Mutual funds are one of the greatest and highly popular instruments of investments. But there are a lot of myths about it which discourages a lot of people new to the investment industry in investing them. Let’s pop up these myths to understand the mutual funds a little better.
- Demat account a must: Probably one of the greatest myths about mutual funds that you need a demat account to invest in mutual funds. However, this is not true. No, having a demat account is not essential. Even without it, one can invest in mutual funds through distributors or buy them directly from online distributors or fund houses that have their own online platforms where the transactions and redemption can take place.
- Restricted to domestic markets: Another one of the highly misunderstood fact is about the market that one can only invest in a domestic market. However, this is far from truth. One can even invest in a mutual fund in an international market.
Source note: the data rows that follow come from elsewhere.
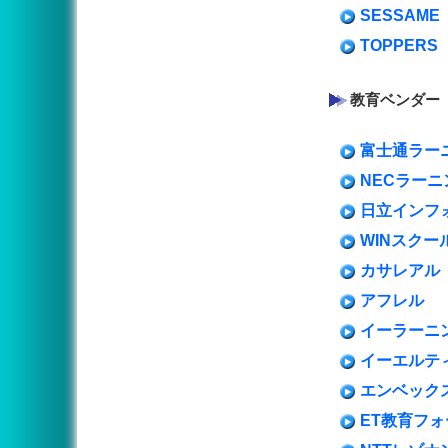
SESSAME
TOPPERS
教育ベンダー
富士通ラー
NECラーニ
日立インフ
WINスクー
カサレアル
アフレル
イーラーニ
イーエルテ
エンベック
ET教育フ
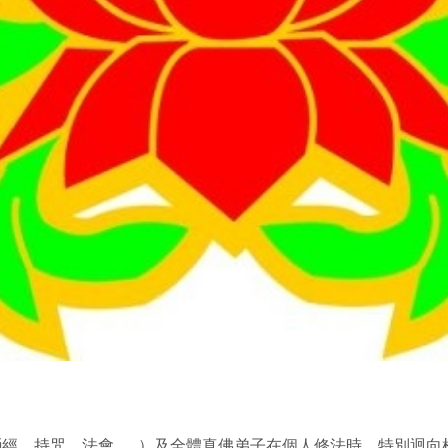
經、持咒、法會……）及全體真佛弟子在個人修法時，特別迴向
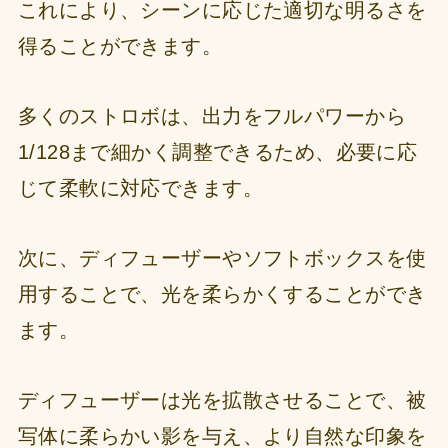
これにより、シーンに応じた適切な明るさを
得ることができます。
多くのストロボは、出力をフルパワーから
1/128まで細かく調整できるため、必要に応
じて柔軟に対応できます。
次に、ディフューザーやソフトボックスを使
用することで、光を柔らかくすることができ
ます。
ディフューザーは光を拡散させることで、被
写体に柔らかい影を与え、より自然な印象を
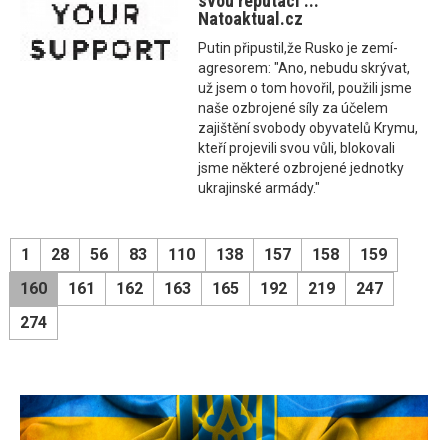
svou reputaci ...
Natoaktual.cz
Putin připustil,že Rusko je zemí-
agresorem: "Ano, nebudu skrývat,
už jsem o tom hovořil, použili jsme
naše ozbrojené síly za účelem
zajištění svobody obyvatelů Krymu,
kteří projevili svou vůli, blokovali
jsme některé ozbrojené jednotky
ukrajinské armády."
1
28
56
83
110
138
157
158
159
160
161
162
163
165
192
219
247
274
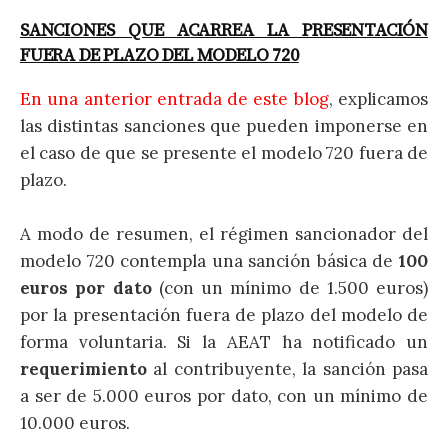
SANCIONES QUE ACARREA LA PRESENTACIÓN
FUERA DE PLAZO DEL MODELO 720
En una anterior entrada de este blog
, explicamos
las distintas sanciones que pueden imponerse en
el caso de que se presente el modelo 720 fuera de
plazo.
A modo de resumen, el régimen sancionador del
modelo 720 contempla una sanción básica de
100
euros por dato
(con un mínimo de 1.500 euros)
por la presentación fuera de plazo del modelo de
forma voluntaria. Si la AEAT ha notificado un
requerimiento
al contribuyente, la sanción pasa
a ser de 5.000 euros por dato, con un mínimo de
10.000 euros.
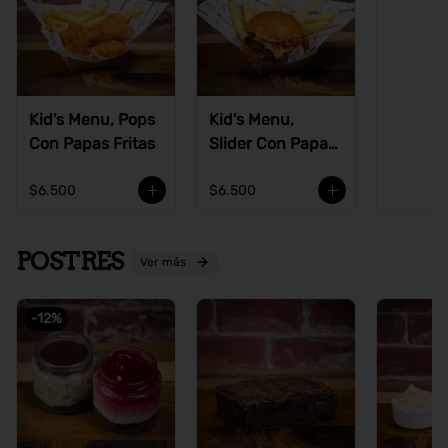
Ve
Kid's Menu, Pops
Kid's Menu,
Con Papas Fritas
Slider Con Papas
Fritas
$6.500
$6.500
POSTRES
Ver más
-
12
%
- Large sum investment: When it comes to investing in mutual funds, the investors often feel that they have to invest in a huge amount of money to get any return. But, this is not the case. One can even invest as little as Rs.500/month through SIPs. And what more this investment can be scaled up with the increase in your income for better returns.
- Guaranteed Return: Being subjected to the volatile nature of market, mutual funds come with the risk of losses, so returns cannot be guaranteed as the returns are generated by its underlying assets ranging from high-risk equity to no-risk government securities.
- High rating Schemes earn better: Ratings just give an idea about the funds past performances but they cannot guarantee the same for future returns. The ratings keep changing according to the performances. So, even a five star can underperform in future. Hence, ratings shouldn’t be considered the only guidelines but should be considered along with a lot of the other guidelines before investing in a fund.